[Opening DATA FOR THE TASK section]

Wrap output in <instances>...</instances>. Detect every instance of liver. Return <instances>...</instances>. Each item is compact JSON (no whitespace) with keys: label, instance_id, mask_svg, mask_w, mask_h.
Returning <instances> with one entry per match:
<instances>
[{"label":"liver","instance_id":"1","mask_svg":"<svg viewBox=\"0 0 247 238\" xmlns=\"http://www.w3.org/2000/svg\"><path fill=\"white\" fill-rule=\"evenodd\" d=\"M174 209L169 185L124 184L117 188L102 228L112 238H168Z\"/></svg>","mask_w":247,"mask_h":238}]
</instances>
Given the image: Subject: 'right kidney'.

[Closing DATA FOR THE TASK section]
[Opening DATA FOR THE TASK section]

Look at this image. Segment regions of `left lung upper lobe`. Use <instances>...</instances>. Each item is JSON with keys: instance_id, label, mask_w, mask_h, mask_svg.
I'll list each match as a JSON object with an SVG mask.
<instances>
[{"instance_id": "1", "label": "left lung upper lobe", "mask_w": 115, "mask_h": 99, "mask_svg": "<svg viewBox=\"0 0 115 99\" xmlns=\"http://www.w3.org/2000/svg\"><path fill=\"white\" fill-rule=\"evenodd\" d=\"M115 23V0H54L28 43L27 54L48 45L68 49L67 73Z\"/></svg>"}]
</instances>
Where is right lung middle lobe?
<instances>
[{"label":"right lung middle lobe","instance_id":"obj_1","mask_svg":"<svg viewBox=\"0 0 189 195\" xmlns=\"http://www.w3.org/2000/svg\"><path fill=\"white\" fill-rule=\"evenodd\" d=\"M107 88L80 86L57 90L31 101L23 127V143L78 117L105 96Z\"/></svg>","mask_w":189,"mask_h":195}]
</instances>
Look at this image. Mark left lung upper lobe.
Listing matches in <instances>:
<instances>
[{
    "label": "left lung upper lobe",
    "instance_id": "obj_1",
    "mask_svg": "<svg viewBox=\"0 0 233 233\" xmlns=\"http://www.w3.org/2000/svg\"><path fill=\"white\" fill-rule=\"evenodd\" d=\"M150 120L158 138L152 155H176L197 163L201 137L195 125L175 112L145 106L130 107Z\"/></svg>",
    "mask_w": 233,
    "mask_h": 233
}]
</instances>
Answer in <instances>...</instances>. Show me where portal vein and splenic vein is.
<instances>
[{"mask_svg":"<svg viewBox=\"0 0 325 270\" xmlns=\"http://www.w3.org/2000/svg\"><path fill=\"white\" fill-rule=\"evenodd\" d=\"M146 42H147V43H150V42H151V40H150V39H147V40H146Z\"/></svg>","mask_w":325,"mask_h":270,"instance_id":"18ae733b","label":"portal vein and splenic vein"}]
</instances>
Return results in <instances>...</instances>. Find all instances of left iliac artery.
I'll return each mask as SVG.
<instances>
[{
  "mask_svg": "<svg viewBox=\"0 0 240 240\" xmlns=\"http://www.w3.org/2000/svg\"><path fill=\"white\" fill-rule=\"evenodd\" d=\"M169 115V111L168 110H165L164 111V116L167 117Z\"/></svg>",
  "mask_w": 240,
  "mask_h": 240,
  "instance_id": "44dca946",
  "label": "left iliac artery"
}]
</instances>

[Closing DATA FOR THE TASK section]

*EXERCISE DIRECTIONS*
From the listing above, return the lines starting at the one with "Wrap output in" and ending at the one with "Given the image: Subject: 'right kidney'.", both kept, exactly as they appear and nothing more.

*EXERCISE ANSWER*
Wrap output in <instances>...</instances>. Detect every instance of liver. Return <instances>...</instances>. Each item is compact JSON (no whitespace) with keys: label, instance_id, mask_svg, mask_w, mask_h.
Returning <instances> with one entry per match:
<instances>
[{"label":"liver","instance_id":"1","mask_svg":"<svg viewBox=\"0 0 247 238\" xmlns=\"http://www.w3.org/2000/svg\"><path fill=\"white\" fill-rule=\"evenodd\" d=\"M174 209L169 185L124 184L117 188L102 228L112 238H168Z\"/></svg>","mask_w":247,"mask_h":238}]
</instances>
Given the image: Subject: 'right kidney'.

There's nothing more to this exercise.